╭─ Task inputs
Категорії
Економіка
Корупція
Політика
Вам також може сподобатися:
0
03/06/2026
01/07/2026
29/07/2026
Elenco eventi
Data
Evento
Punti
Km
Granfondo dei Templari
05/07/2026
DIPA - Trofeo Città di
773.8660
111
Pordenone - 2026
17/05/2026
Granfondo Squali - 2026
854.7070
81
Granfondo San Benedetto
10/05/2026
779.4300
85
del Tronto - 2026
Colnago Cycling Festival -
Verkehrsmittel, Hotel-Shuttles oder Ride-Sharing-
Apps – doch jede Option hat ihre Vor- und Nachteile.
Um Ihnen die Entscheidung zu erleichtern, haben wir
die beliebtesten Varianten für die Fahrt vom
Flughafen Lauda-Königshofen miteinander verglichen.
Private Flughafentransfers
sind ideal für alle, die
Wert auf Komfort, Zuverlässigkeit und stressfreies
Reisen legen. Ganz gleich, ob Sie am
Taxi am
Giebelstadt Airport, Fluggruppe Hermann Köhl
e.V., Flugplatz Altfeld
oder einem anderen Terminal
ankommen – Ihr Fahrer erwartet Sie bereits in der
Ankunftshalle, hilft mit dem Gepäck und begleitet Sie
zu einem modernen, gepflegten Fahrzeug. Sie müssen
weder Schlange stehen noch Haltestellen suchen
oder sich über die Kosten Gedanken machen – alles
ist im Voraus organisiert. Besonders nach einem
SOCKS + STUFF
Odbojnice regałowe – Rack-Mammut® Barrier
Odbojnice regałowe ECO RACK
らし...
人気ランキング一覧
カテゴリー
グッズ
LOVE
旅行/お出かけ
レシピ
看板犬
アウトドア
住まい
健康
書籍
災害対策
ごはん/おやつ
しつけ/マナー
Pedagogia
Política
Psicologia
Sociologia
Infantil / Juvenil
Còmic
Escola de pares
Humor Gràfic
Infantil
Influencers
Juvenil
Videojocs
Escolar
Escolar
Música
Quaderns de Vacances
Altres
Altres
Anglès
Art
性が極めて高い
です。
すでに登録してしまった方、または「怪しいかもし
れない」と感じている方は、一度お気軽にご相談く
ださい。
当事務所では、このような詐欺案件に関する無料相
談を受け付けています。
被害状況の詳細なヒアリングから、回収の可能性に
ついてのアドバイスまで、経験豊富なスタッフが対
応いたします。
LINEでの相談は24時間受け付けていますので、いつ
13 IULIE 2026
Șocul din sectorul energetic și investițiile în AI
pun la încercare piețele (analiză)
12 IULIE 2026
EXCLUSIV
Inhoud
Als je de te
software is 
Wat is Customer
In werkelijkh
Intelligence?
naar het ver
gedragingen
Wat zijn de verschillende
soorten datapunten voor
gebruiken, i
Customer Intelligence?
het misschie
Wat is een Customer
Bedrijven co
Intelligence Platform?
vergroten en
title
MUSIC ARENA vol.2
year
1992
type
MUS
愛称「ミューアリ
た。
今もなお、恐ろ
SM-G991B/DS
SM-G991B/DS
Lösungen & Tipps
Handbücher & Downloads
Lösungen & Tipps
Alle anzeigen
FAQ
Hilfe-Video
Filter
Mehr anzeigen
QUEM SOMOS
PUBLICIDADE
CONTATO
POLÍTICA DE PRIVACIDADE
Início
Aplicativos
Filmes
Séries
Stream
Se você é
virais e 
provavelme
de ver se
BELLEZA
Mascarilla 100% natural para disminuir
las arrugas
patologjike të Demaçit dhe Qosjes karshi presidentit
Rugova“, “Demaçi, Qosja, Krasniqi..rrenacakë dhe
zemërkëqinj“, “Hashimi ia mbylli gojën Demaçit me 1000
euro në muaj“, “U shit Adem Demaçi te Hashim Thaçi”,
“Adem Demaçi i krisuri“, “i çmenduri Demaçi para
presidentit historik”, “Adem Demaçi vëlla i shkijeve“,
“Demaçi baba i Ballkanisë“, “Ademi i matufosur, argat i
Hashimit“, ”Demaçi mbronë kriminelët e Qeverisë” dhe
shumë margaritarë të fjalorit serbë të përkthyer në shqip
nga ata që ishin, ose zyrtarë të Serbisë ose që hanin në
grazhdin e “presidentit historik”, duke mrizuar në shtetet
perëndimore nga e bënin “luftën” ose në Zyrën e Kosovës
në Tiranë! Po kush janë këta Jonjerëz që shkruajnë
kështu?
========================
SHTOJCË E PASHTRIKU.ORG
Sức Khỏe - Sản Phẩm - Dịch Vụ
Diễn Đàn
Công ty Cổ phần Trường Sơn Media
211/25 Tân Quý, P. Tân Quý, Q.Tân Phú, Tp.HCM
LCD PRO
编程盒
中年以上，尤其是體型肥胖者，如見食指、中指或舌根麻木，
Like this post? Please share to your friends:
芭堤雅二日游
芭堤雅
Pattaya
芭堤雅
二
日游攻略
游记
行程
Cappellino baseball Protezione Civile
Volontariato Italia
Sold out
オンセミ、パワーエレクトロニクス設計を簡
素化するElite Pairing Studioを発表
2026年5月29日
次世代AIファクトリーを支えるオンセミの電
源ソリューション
╰─
→ **Directions**: Taking the lines above, repeat exactly those from the line that contains "Escola de pares" through the line that contains "13 IULIE 2026", and both of those lines as well. Include nothing else.

→ **Output**:
Escola de pares
Humor Gràfic
Infantil
Influencers
Juvenil
Videojocs
Escolar
Escolar
Música
Quaderns de Vacances
Altres
Altres
Anglès
Art
性が極めて高い
です。
すでに登録してしまった方、または「怪しいかもし
れない」と感じている方は、一度お気軽にご相談く
ださい。
当事務所では、このような詐欺案件に関する無料相
談を受け付けています。
被害状況の詳細なヒアリングから、回収の可能性に
ついてのアドバイスまで、経験豊富なスタッフが対
応いたします。
LINEでの相談は24時間受け付けていますので、いつ
13 IULIE 2026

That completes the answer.